++++ DATA RECORDS ++++

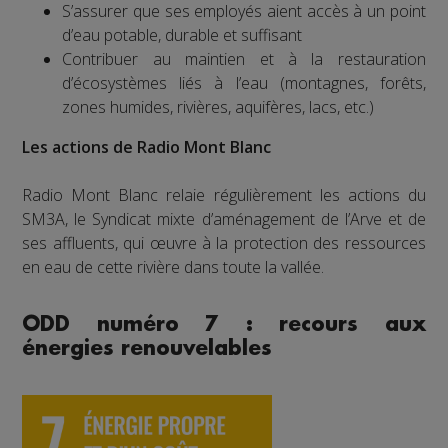
S’assurer que ses employés aient accès à un point
d’eau potable, durable et suffisant
Contribuer au maintien et à la restauration
d’écosystèmes liés à l’eau (montagnes, forêts,
zones humides, rivières, aquifères, lacs, etc.)
Les actions de Radio Mont Blanc
Radio Mont Blanc relaie régulièrement les actions du
SM3A, le Syndicat mixte d’aménagement de l’Arve et de
ses affluents, qui œuvre à la protection des ressources
en eau de cette rivière dans toute la vallée.
ODD numéro 7 : recours aux
énergies renouvelables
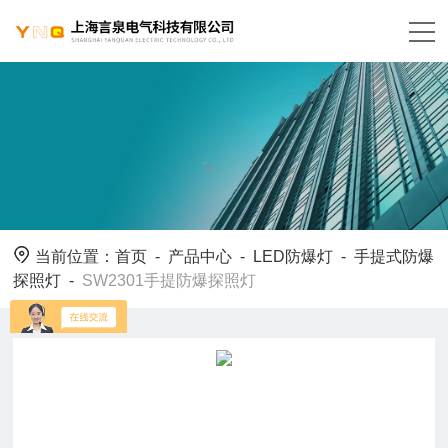
当前位置：
首页
-
产品中心
-
LED防爆灯
-
手提式防爆
探照灯
-
SW2301手提防爆探照灯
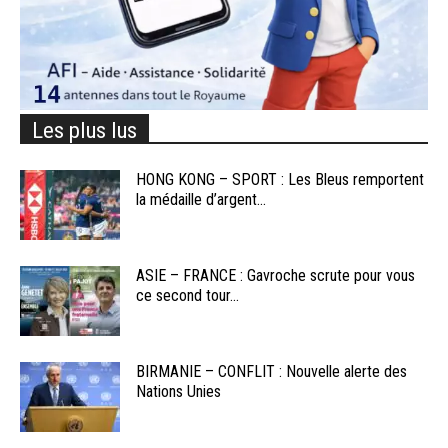
Les plus lus
HONG KONG – SPORT : Les Bleus remportent
la médaille d’argent...
ASIE – FRANCE : Gavroche scrute pour vous
ce second tour...
BIRMANIE – CONFLIT : Nouvelle alerte des
Nations Unies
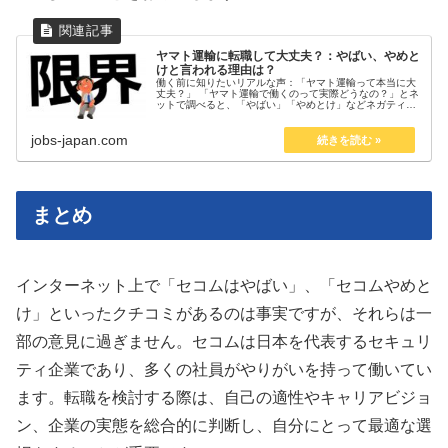
ヤマト運輸に転職して大丈夫？：やばい、やめと
けと言われる理由は？
働く前に知りたいリアルな声：「ヤマト運輸って本当に大
丈夫？」 「ヤマト運輸で働くのって実際どうなの？」とネ
ットで調べると、「やばい」「やめとけ」などネガティブ
な意見が目に付きます。このような評判を目にして、不安
や疑問を抱える方も多いのではな...
jobs-japan.com
まとめ
インターネット上で「セコムはやばい」、「セコムやめと
け」といったクチコミがあるのは事実ですが、それらは一
部の意見に過ぎません。セコムは日本を代表するセキュリ
ティ企業であり、多くの社員がやりがいを持って働いてい
ます。転職を検討する際は、自己の適性やキャリアビジョ
ン、企業の実態を総合的に判断し、自分にとって最適な選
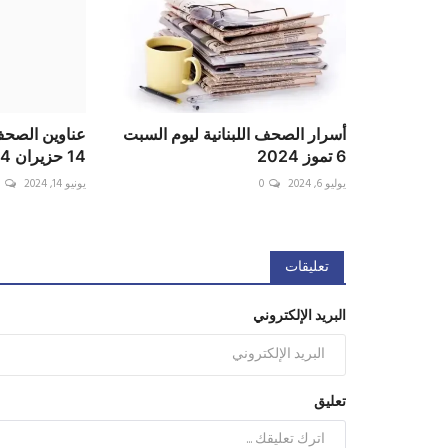
أسرار الصحف اللبنانية ليوم السبت
عناوين الصحف 
6 تموز 2024
14 حزيران 2024
يوليو 6, 2024
0
يونيو 14, 2024
0
تعليقات
البريد الإلكتروني
تعليق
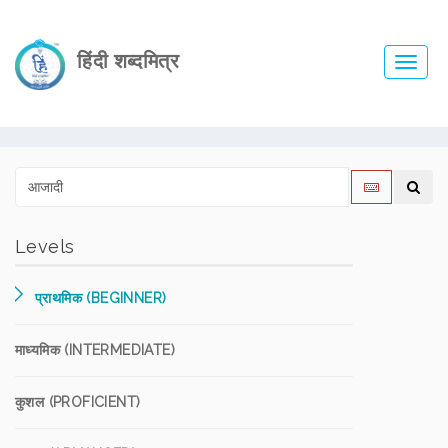
हिंदी शब्दमित्र
Toggl
navig
Levels
प्राथमिक (BEGINNER)
माध्यमिक (INTERMEDIATE)
कुशल (PROFICIENT)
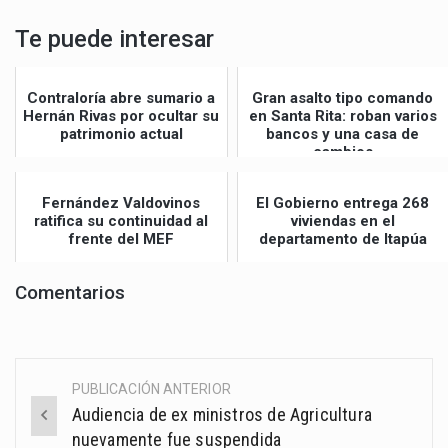
Te puede interesar
Contraloría abre sumario a
Gran asalto tipo comando
Hernán Rivas por ocultar su
en Santa Rita: roban varios
patrimonio actual
bancos y una casa de
cambios
Fernández Valdovinos
El Gobierno entrega 268
ratifica su continuidad al
viviendas en el
frente del MEF
departamento de Itapúa
Comentarios
PUBLICACIÓN ANTERIOR
Post
Audiencia de ex ministros de Agricultura
navigation
nuevamente fue suspendida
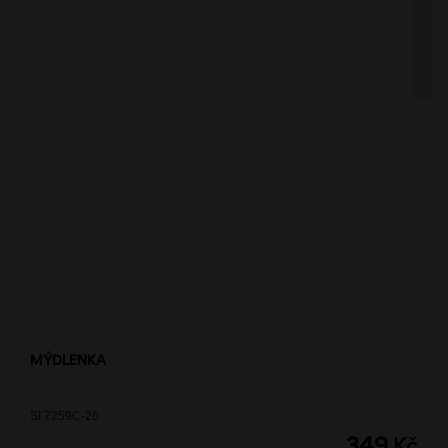
SIMONA
MÝDLENKA
SI 7259C-26
349
Kč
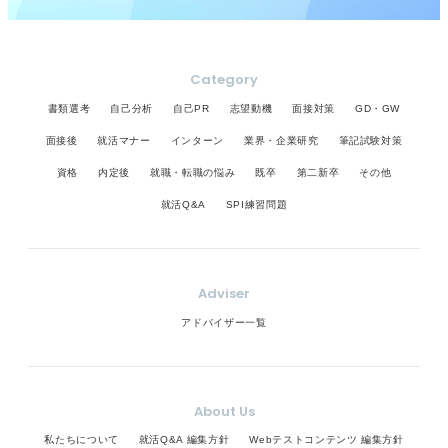
Category
書類選考
自己分析
自己PR
志望動機
面接対策
GD・GW
面接後
就活マナー
インターン
業界・企業研究
筆記試験対策
資格
内定後
就職・転職の悩み
既卒
第二新卒
その他
就活Q&A
SPI練習問題
Adviser
アドバイザー一覧
About Us
私たちについて
就活Q&A 編集方針
Webテストコンテンツ 編集方針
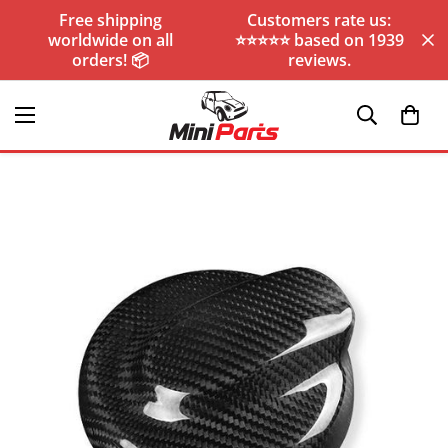
Free shipping
Customers rate us:
worldwide on all
⭐️⭐️⭐️⭐️⭐️ based on 1939
orders! 📦
reviews.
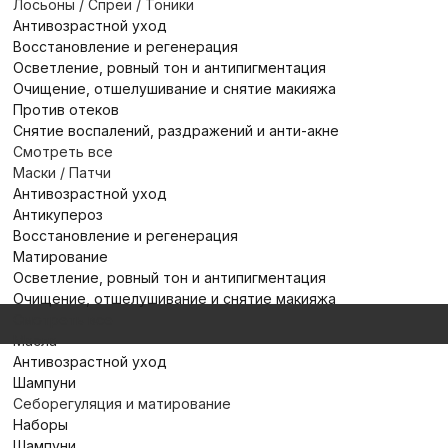
Лосьоны / Спреи / Тоники
Антивозрастной уход
Восстановление и регенерация
Осветление, ровный тон и антипигментация
Очищение, отшелушивание и снятие макияжа
Против отеков
Снятие воспалений, раздражений и анти-акне
Смотреть все
Маски / Патчи
Антивозрастной уход
Антикупероз
Восстановление и регенерация
Матирование
Осветление, ровный тон и антипигментация
Очищение, отшелушивание и снятие макияжа
Смотреть все
Масла
Антивозрастной уход
Шампуни
Себорегуляция и матирование
Наборы
Шампуни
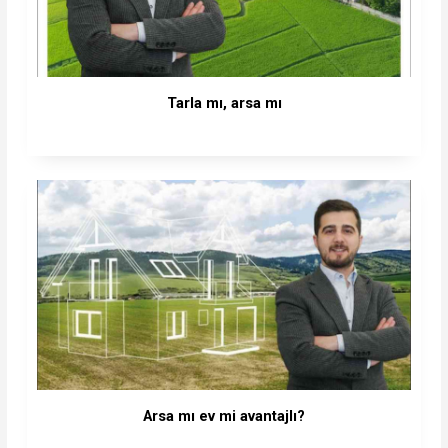
Tarla mı, arsa mı
Arsa mı ev mi avantajlı?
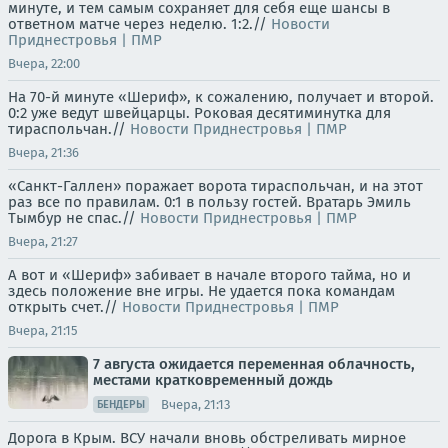
минуте, и тем самым сохраняет для себя еще шансы в
ответном матче через неделю. 1:2.//
Новости
Приднестровья | ПМР
Вчера, 22:00
На 70-й минуте «Шериф», к сожалению, получает и второй.
0:2 уже ведут швейцарцы. Роковая десятиминутка для
тираспольчан.//
Новости Приднестровья | ПМР
Вчера, 21:36
«Санкт-Галлен» поражает ворота тираспольчан, и на этот
раз все по правилам. 0:1 в пользу гостей. Вратарь Эмиль
Тымбур не спас.//
Новости Приднестровья | ПМР
Вчера, 21:27
А вот и «Шериф» забивает в начале второго тайма, но и
здесь положение вне игры. Не удается пока командам
открыть счет.//
Новости Приднестровья | ПМР
Вчера, 21:15
7 августа ожидается переменная облачность,
местами кратковременный дождь
Вчера, 21:13
БЕНДЕРЫ
Дорога в Крым. ВСУ начали вновь обстреливать мирное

++++

→ **ASSIGNMENT**:
Copy the entries above verbatim. Pictures do not belong in the copy.

→ **RESULT**:
S’assurer que ses employés aient accès à un point
d’eau potable, durable et suffisant
Contribuer au maintien et à la restauration
d’écosystèmes liés à l’eau (montagnes, forêts,
zones humides, rivières, aquifères, lacs, etc.)
Les actions de Radio Mont Blanc
Radio Mont Blanc relaie régulièrement les actions du
SM3A, le Syndicat mixte d’aménagement de l’Arve et de
ses affluents, qui œuvre à la protection des ressources
en eau de cette rivière dans toute la vallée.
ODD numéro 7 : recours aux
énergies renouvelables
当前位置：
首页
-
产品中心
-
LED防爆灯
-
手提式防爆
探照灯
-
SW2301手提防爆探照灯
Les plus lus
HONG KONG – SPORT : Les Bleus remportent
la médaille d’argent...
ASIE – FRANCE : Gavroche scrute pour vous
ce second tour...
BIRMANIE – CONFLIT : Nouvelle alerte des
Nations Unies
ヤマト運輸に転職して大丈夫？：やばい、やめと
けと言われる理由は？
働く前に知りたいリアルな声：「ヤマト運輸って本当に大
丈夫？」 「ヤマト運輸で働くのって実際どうなの？」とネ
ットで調べると、「やばい」「やめとけ」などネガティブ
な意見が目に付きます。このような評判を目にして、不安
や疑問を抱える方も多いのではな...
jobs-japan.com
まとめ
インターネット上で「セコムはやばい」、「セコムやめと
け」といったクチコミがあるのは事実ですが、それらは一
部の意見に過ぎません。セコムは日本を代表するセキュリ
ティ企業であり、多くの社員がやりがいを持って働いてい
ます。転職を検討する際は、自己の適性やキャリアビジョ
ン、企業の実態を総合的に判断し、自分にとって最適な選
أسرار الصحف اللبنانية ليوم السبت
عناوين الصحف 
6 تموز 2024
14 حزيران 2024
يوليو 6, 2024
0
يونيو 14, 2024
0
تعليقات
البريد الإلكتروني
تعليق
हिंदी शब्दमित्र
Toggl
navig
Levels
प्राथमिक (BEGINNER)
माध्यमिक (INTERMEDIATE)
कुशल (PROFICIENT)
Te puede interesar
Contraloría abre sumario a
Gran asalto tipo comando
Hernán Rivas por ocultar su
en Santa Rita: roban varios
patrimonio actual
bancos y una casa de
cambios
Fernández Valdovinos
El Gobierno entrega 268
ratifica su continuidad al
viviendas en el
frente del MEF
departamento de Itapúa
Comentarios
PUBLICACIÓN ANTERIOR
Post
Audiencia de ex ministros de Agricultura
navigation
nuevamente fue suspendida
SIMONA
MÝDLENKA
SI 7259C-26
349
Kč
Category
書類選考
自己分析
自己PR
志望動機
面接対策
GD・GW
面接後
就活マナー
インターン
業界・企業研究
筆記試験対策
資格
内定後
就職・転職の悩み
既卒
第二新卒
その他
就活Q&A
SPI練習問題
Adviser
アドバイザー一覧
About Us
私たちについて
就活Q&A 編集方針
Webテストコンテンツ 編集方針
Free shipping
Customers rate us:
worldwide on all
⭐️⭐️⭐️⭐️⭐️ based on 1939
orders! 📦
reviews.
Лосьоны / Спреи / Тоники
Антивозрастной уход
Восстановление и регенерация
Осветление, ровный тон и антипигментация
Очищение, отшелушивание и снятие макияжа
Против отеков
Снятие воспалений, раздражений и анти-акне
Смотреть все
Маски / Патчи
Антивозрастной уход
Антикупероз
Восстановление и регенерация
Матирование
Осветление, ровный тон и антипигментация
Очищение, отшелушивание и снятие макияжа
Смотреть все
Масла
Антивозрастной уход
Шампуни
Себорегуляция и матирование
Наборы
Шампуни
Tarla mı, arsa mı
Arsa mı ev mi avantajlı?
минуте, и тем самым сохраняет для себя еще шансы в
ответном матче через неделю. 1:2.//
Новости
Приднестровья | ПМР
Вчера, 22:00
На 70-й минуте «Шериф», к сожалению, получает и второй.
0:2 уже ведут швейцарцы. Роковая десятиминутка для
тираспольчан.//
Новости Приднестровья | ПМР
Вчера, 21:36
«Санкт-Галлен» поражает ворота тираспольчан, и на этот
раз все по правилам. 0:1 в пользу гостей. Вратарь Эмиль
Тымбур не спас.//
Новости Приднестровья | ПМР
Вчера, 21:27
А вот и «Шериф» забивает в начале второго тайма, но и
здесь положение вне игры. Не удается пока командам
открыть счет.//
Новости Приднестровья | ПМР
Вчера, 21:15
7 августа ожидается переменная облачность,
местами кратковременный дождь
Вчера, 21:13
БЕНДЕРЫ
Дорога в Крым. ВСУ начали вновь обстреливать мирное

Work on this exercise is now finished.